Je ne sais pas par où commencer. J’aimerais écrire une lettre à mon journal, mais il n’a pas entendu parler de moi depuis des lustres. J’aimerais te dire ce que je ressens, mais je ne veux pas t’effrayer. Alors, que me reste-t-il? Comment est-ce que je peux faire pour exorciser mes démons?

Voilà comment je commence ma confession…

Je suis là, complètement déconcentrée, incapable de penser à autre chose qu’à toi, tout au long de la journée et la nuit même… tellement que j’en perds le sommeil. Parfois, je vais voir tes photos, j’entre dans ta vie d’avant, pour mieux te connaître et d’un autre côté, parce que je suis masochiste. Je veux tout savoir de toi, mais ce que j’apprends me blesse parfois, malgré moi. Alors comment survivre à un sentiment si contradictoire, qui fait du bien mais qui m’attriste en même temps?

C’est difficile de plonger dans ton passé, en sachant que je n’en fais pas partie. Oui, ça peut paraître égoïste, mais ce serrement de cœur que je ressens est ma réalité. Le fait est que, je me suis attachée plus que de raison, rapidement, sans le vouloir, sans être capable de m’en empêcher. J’aurais aimé te connaître avant. J’aurais aimé te connaître il y a 11 ans… il y a 15 ans… il y a 20 ans… n’importe quand, mais plus tôt qu’aujourd’hui. J’aurais aimé ne pas avoir à rencontrer des personnes qui m’ont fait atrocement souffrir. J’aurais aimé ne pas être autant déçue de l’amour en lui-même. J’aurais voulu connaître celui qui aurait été l’homme de ma vie très tôt, porter ses enfants et peut-être même l’épouser. J’aurais voulu qu’on achète notre première maison ensemble, qu’on vive des moments uniques, à deux, ensemble, des moments pour la première fois et d’autres souvent répétés. Mais… ce n’est pas le cas. Le fait est que, je suis désillusionnée et toi, tu es prudent. Et ça me tue de commencer à t’aimer, de ne pas savoir si c’est réellement réciproque, et décider de me jeter dans le bain sans savoir si je vais en souffrir.
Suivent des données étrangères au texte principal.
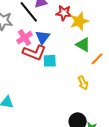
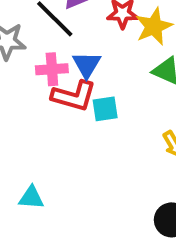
pink cross: (25, 38) -> (52, 69), turned 35

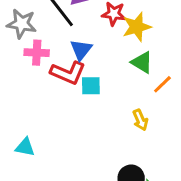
pink cross: (52, 69) -> (37, 53), moved

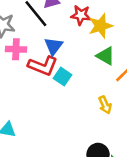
cyan square: (91, 86) -> (62, 77), turned 36

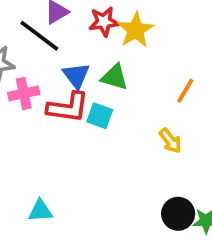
green triangle: (106, 56) -> (115, 77), moved

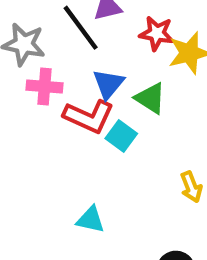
cyan triangle: (40, 211) -> (91, 220), moved

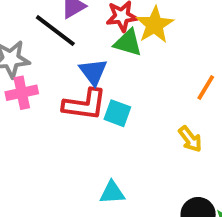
pink cross: (45, 86) -> (22, 93), moved
green triangle: (150, 98) -> (128, 43), moved

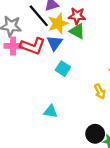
yellow star: (155, 25) -> (58, 23), moved
red L-shape: (85, 105) -> (33, 46), moved

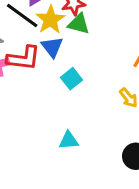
cyan square: (63, 69) -> (71, 79), turned 32

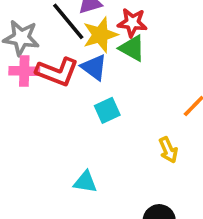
blue triangle: (52, 47) -> (94, 67), turned -30

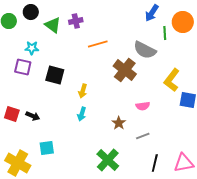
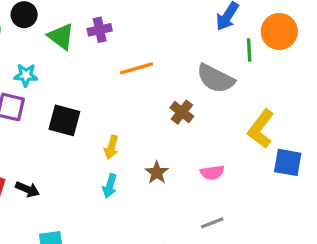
brown cross: (125, 70) -> (182, 112), size x0.6
brown star: (119, 123) -> (157, 173), moved

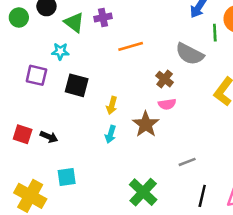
cyan star: (26, 75) -> (60, 51), moved
brown star: (157, 173) -> (146, 124), size x1.5
pink semicircle: (212, 173) -> (167, 104), moved

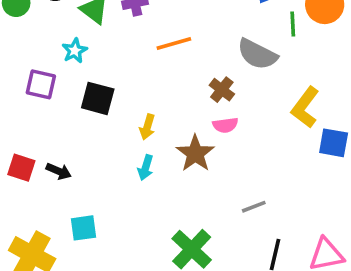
cyan star: (60, 51) -> (75, 51), turned -30

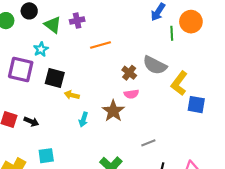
gray semicircle: (257, 54) -> (155, 65), moved
purple square: (41, 84) -> (21, 69), size x1.4
yellow arrow: (147, 127) -> (72, 95), moved, turned 88

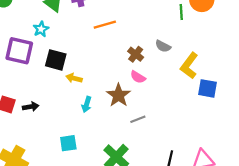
gray semicircle: (155, 65) -> (163, 46), size x0.6
pink semicircle: (131, 94) -> (138, 77), turned 40
black arrow: (31, 122) -> (31, 107), turned -32
gray line: (148, 143) -> (138, 119), moved
cyan square: (46, 156) -> (68, 143), moved

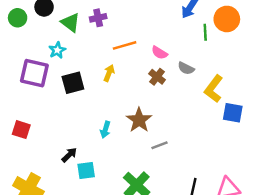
black square: (56, 60) -> (73, 83), turned -30
pink semicircle: (138, 77) -> (159, 53), moved
yellow arrow: (74, 78) -> (109, 73), moved, turned 98
black arrow: (31, 107) -> (69, 155), moved, turned -35

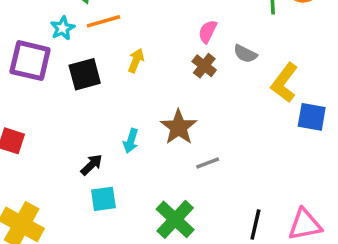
orange line: (125, 45) -> (103, 21), moved
pink semicircle: (159, 53) -> (208, 32), turned 84
black arrow: (69, 155) -> (92, 165), moved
C’est difficile déjà d’imaginer ma vie sans toi, alors qu’est-ce que ce sera dans quelques semaines, quelques mois? La peur m’étreint comme une amie d’enfance, mais elle est décuplée cette fois-ci, et je tremble de l’intérieur car elle devient une meilleure amie dont je n’aurais pas besoin. Alors voilà, je regarde tes photos, je me plonge dans un passé qui n’est pas le miens, et je suis heureuse pour les bons moments que tu as vécu, mais malheureuse de ne pas les avoir vécu avec toi. Je suis égoïste. C’est bien vrai.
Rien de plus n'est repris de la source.